I’m using ROOT v5.14.00.
I send you here a small macro to test GetParError function after a fit.
It seems that it doesn’t give the same error than sqrt(fitter->GetCovarianceMatrixElement(0,0))…
For me, running my macro gives:
compare 0.0941582 et 0.978065
compare 0.0886698 et 0.921054
In your example you are creating a TGraphErrors where all errors are 0.
This is of course a bad condition for the fitter that cannot make a good estimate of the errors (simply taking sqrt(covmatrix element).
In this particular case, we recompute the errors on parameters by
multiplying the covmatrix element by sqrt(chisquare/(ndf-1).
This provides a much better estimation for the errors on parameters.
If you set the errors, you will see that the parameter error stored in TF1
and the sqrt(covmatrix) are identical.
By definition the TGraph has no error. So in this case, we automatically apply the optimisation algorithm described above.
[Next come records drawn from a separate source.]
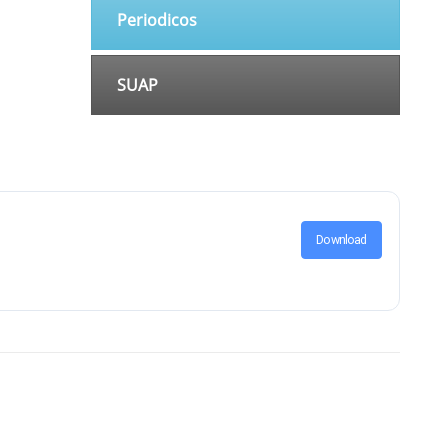
Periodicos
SUAP
Download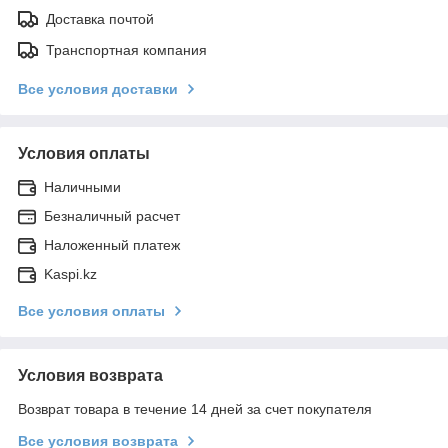
Доставка почтой
Транспортная компания
Все условия доставки
Условия оплаты
Наличными
Безналичный расчет
Наложенный платеж
Kaspi.kz
Все условия оплаты
Условия возврата
Возврат товара в течение 14 дней за счет покупателя
Все условия возврата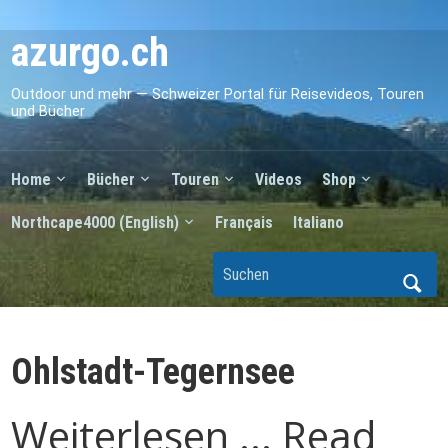
azurgo.ch
Outdoor und mehr — Schweizer Portal für Reisevideos, Touren
und Bücher
Home
Bücher
Touren
Videos
Shop
Northcape4000 (English)
Français
Italiano
Ohlstadt-Tegernsee
Weiterlesen ... Read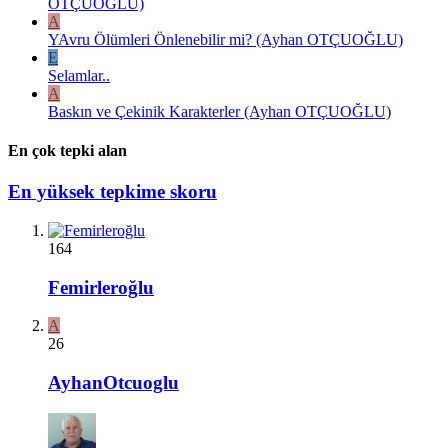
OTÇUOĞLU)
A
YAvru Ölümleri Önlenebilir mi? (Ayhan OTÇUOĞLU)
E
Selamlar..
A
Baskın ve Çekinik Karakterler (Ayhan OTÇUOĞLU)
En çok tepki alan
En yüksek tepkime skoru
164
Femirleroğlu
A
26
AyhanOtcuoglu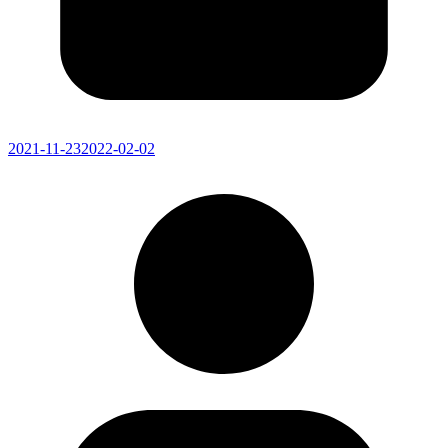
2021-11-23
2022-02-02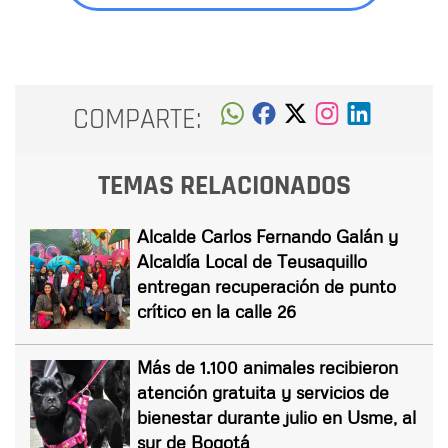
COMPARTE:
TEMAS RELACIONADOS
Alcalde Carlos Fernando Galán y
Alcaldía Local de Teusaquillo
entregan recuperación de punto
crítico en la calle 26
Más de 1.100 animales recibieron
atención gratuita y servicios de
bienestar durante julio en Usme, al
sur de Bogotá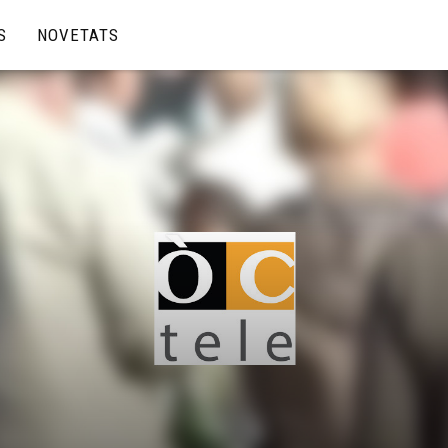
S
NOVETATS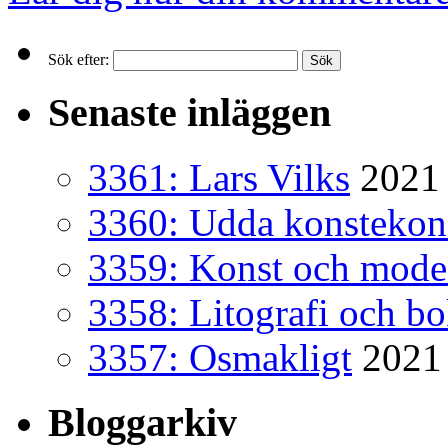
Sök efter:
Senaste inläggen
3361: Lars Vilks
2021 
3360: Udda konsteko
3359: Konst och mode
3358: Litografi och b
3357: Osmakligt
2021
Bloggarkiv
Yes, TF1::GetParError always provides a better error estimation.
Ok thank you!
And last question about this subject:
If i’m interested by the covariance, should i multiply
fitter->GetCovarianceMatrixElement(0,1) by Chi2/(NDF-1) for having a better estimation (in the case GetParError(0) gives a different result than
fitter->GetCovarianceMatrixElement(0,0) ) or not ??
As I said, the multiplication of the covmatrix element by sqrt(chi2/ndf-1) is automatically applied by TGraph::Fit in case no errors on the fitted points are provided.
If you provide errors on the points, then TF1::GetParError
should be equal to the sqrt of the covmatrix element…
Hi. I have a related problem. I am fitting a simple pol2 function ( [0]*pow(x,2)+[1]*x) to different TgraphErrors with only errors in the y axis.
In some cases (not in all my tgraphserrors), there is a difference between the uncertainties obtained for one of the fit parameters, when I use the method getparerror(0) or (1) and whem I calculate the sqr of the covariance matrix element (0,0) or (1,1). Also the uncertainty in this cases is bigger when I use the getparrerror() method. And the uncertainty is bigger than the parameter value.
When this happened for one parameter, for the other the uncertainties match with both methods and the values are much smaller than the parameter value as it should be for a useful fit.
I want to know which method gives me the correct value for the parameter error in these cases. And I want to know if the covariance matrix element (1,0) is well estimated also when this happens.